BGH: Leidensbedingter Berufswechsel hindert nicht eine spätere Anknüpfung an die zuletzt in gesunden Tagen ausgeübte Tätigkeit

BB-BUZ § 2 I

Nach einem Urteil des Bundesgerichtshofs bleibt für die Beurteilung der Berufsunfähigkeit auch dann die zuletzt in gesunden Tagen ausgeübte Tätigkeit maßgebend, wenn der Versicherte nach dem erstmaligen Eintritt des Versicherungsfalles zunächst einer leidensbedingt eingeschränkten Tätigkeit nachging.

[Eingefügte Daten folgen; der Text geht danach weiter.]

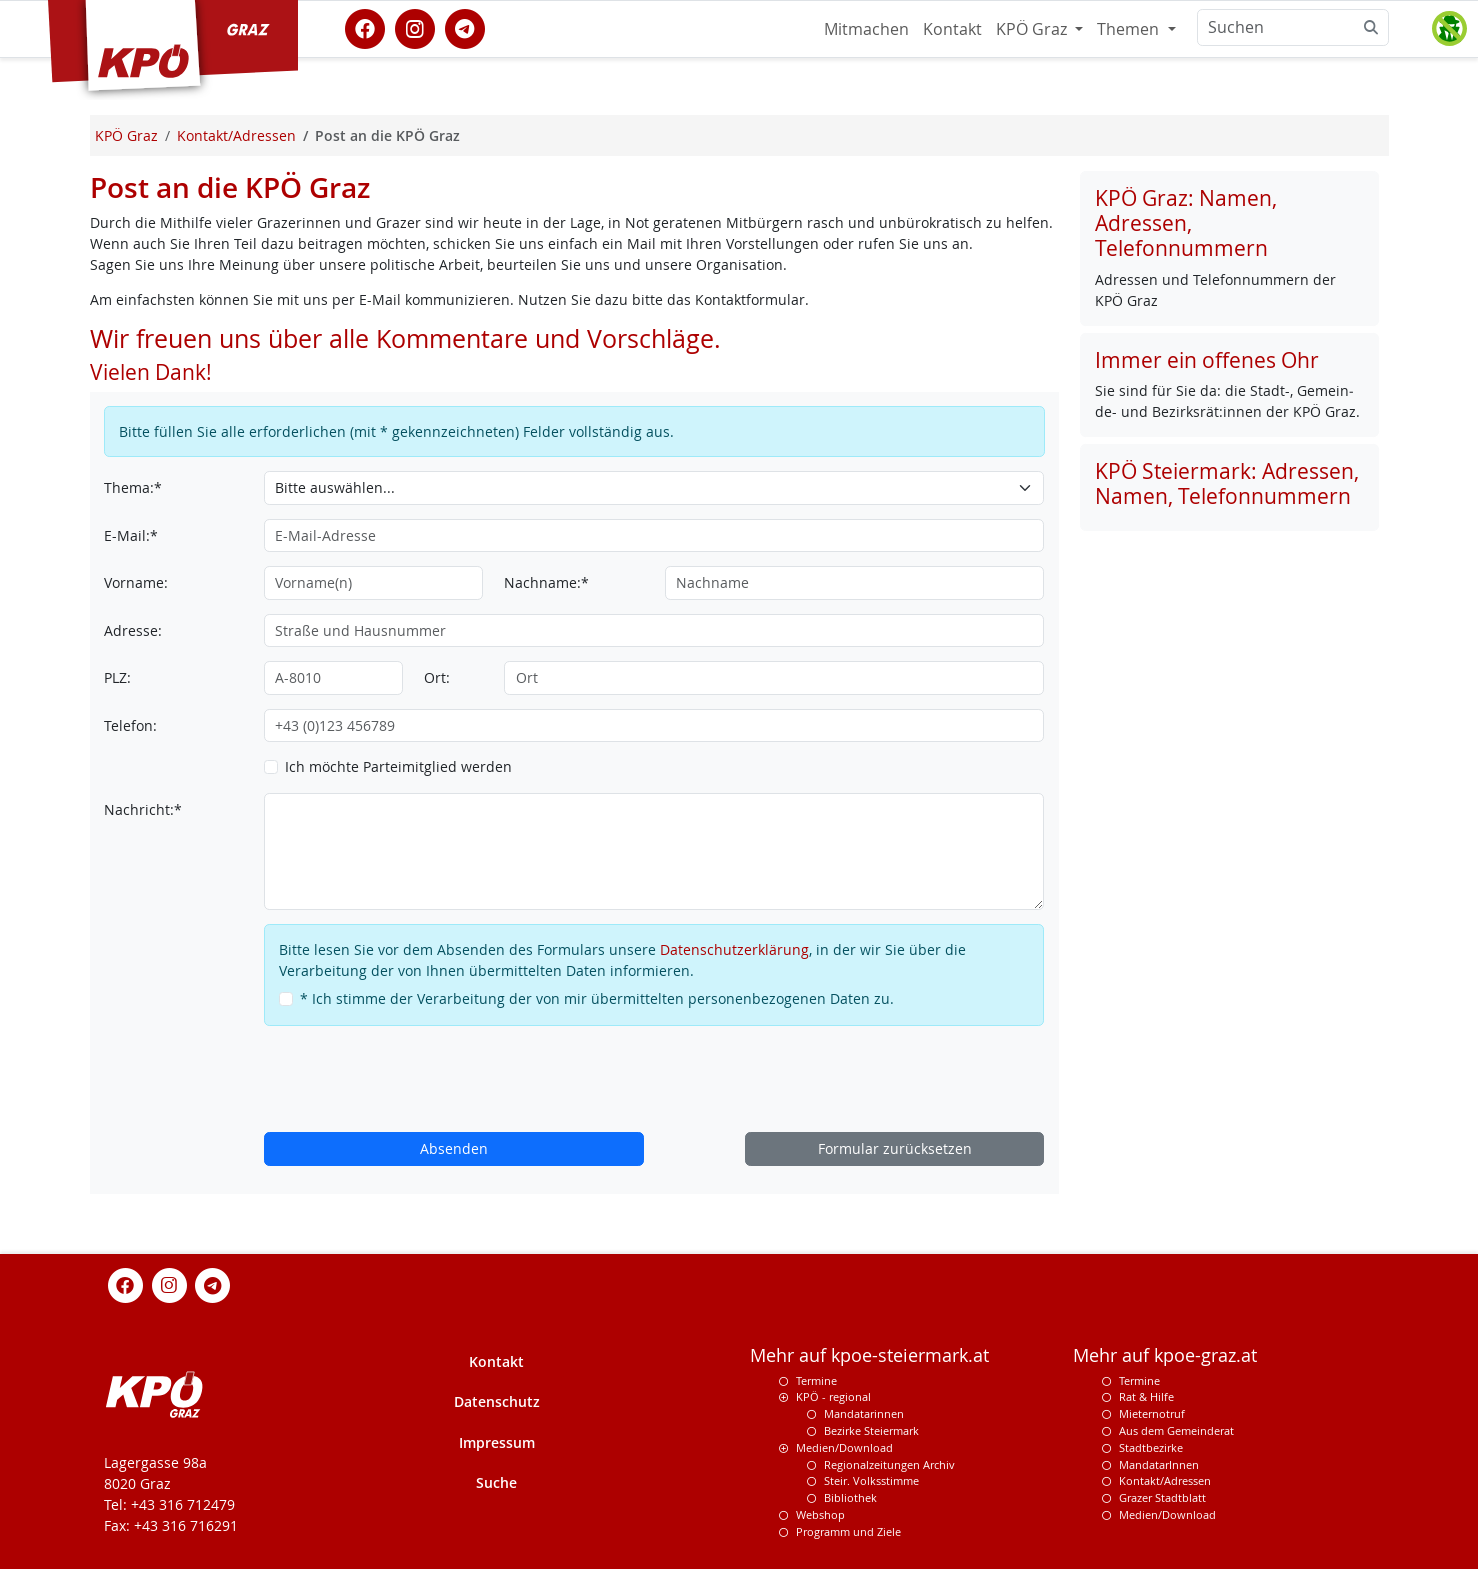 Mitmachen (866, 29)
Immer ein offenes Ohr (1207, 360)
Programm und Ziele (848, 1531)
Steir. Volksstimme (871, 1480)
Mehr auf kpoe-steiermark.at (869, 1355)
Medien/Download (844, 1447)
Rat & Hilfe (1146, 1396)
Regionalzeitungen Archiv (889, 1464)
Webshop (820, 1514)
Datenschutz (497, 1401)
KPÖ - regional (833, 1396)
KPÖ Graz (1033, 29)
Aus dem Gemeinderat (1176, 1430)
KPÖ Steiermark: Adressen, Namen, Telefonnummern (1227, 483)
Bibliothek (850, 1497)
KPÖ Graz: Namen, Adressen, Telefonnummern (1186, 223)
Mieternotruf (1152, 1413)
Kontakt (952, 29)
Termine (816, 1380)
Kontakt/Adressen (1165, 1480)
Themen (1130, 29)
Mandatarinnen (864, 1413)
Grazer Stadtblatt (1162, 1497)
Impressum (497, 1442)
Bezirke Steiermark (871, 1430)
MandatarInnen (1159, 1464)
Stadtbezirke (1151, 1447)
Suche (496, 1482)
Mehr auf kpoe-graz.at (1165, 1355) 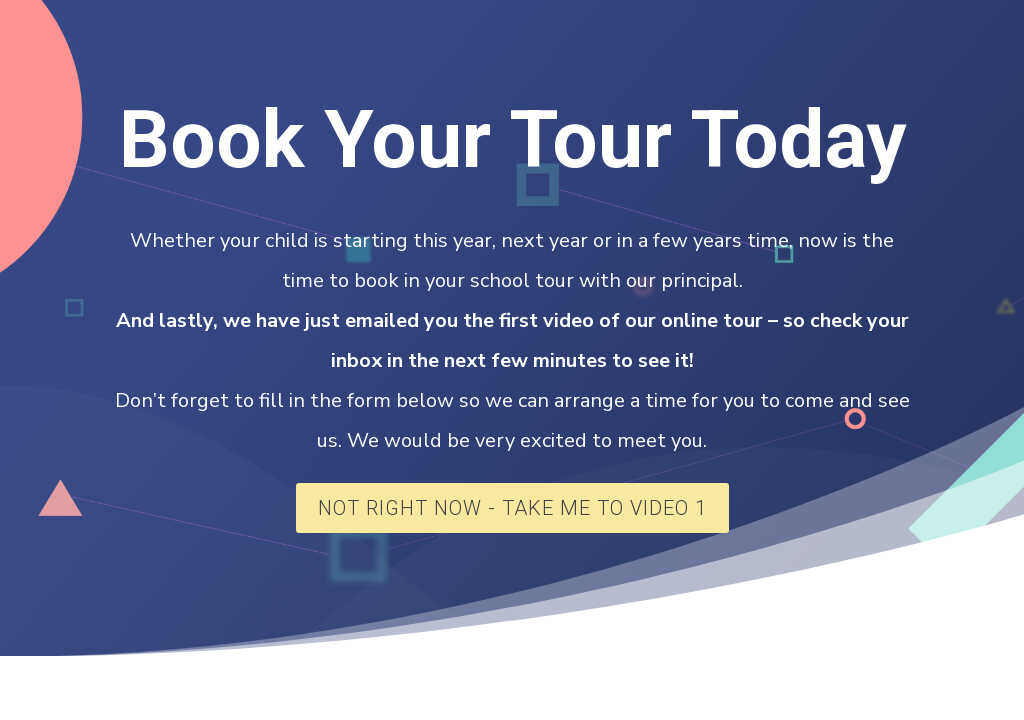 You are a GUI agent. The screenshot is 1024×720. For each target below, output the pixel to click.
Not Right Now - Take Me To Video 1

Ferner begründe bei Vereinbarung einer konkreten Verweisungsmöglichkeit die Beendigung der Vergleichstätigkeit erneut eine Leistungspflicht des Versicherers, wenn der Versicherte aus gesundheitlichen Gründen unverändert außerstande ist, der in gesunden Tagen ausgeübten Tätigkeit nachzugehen.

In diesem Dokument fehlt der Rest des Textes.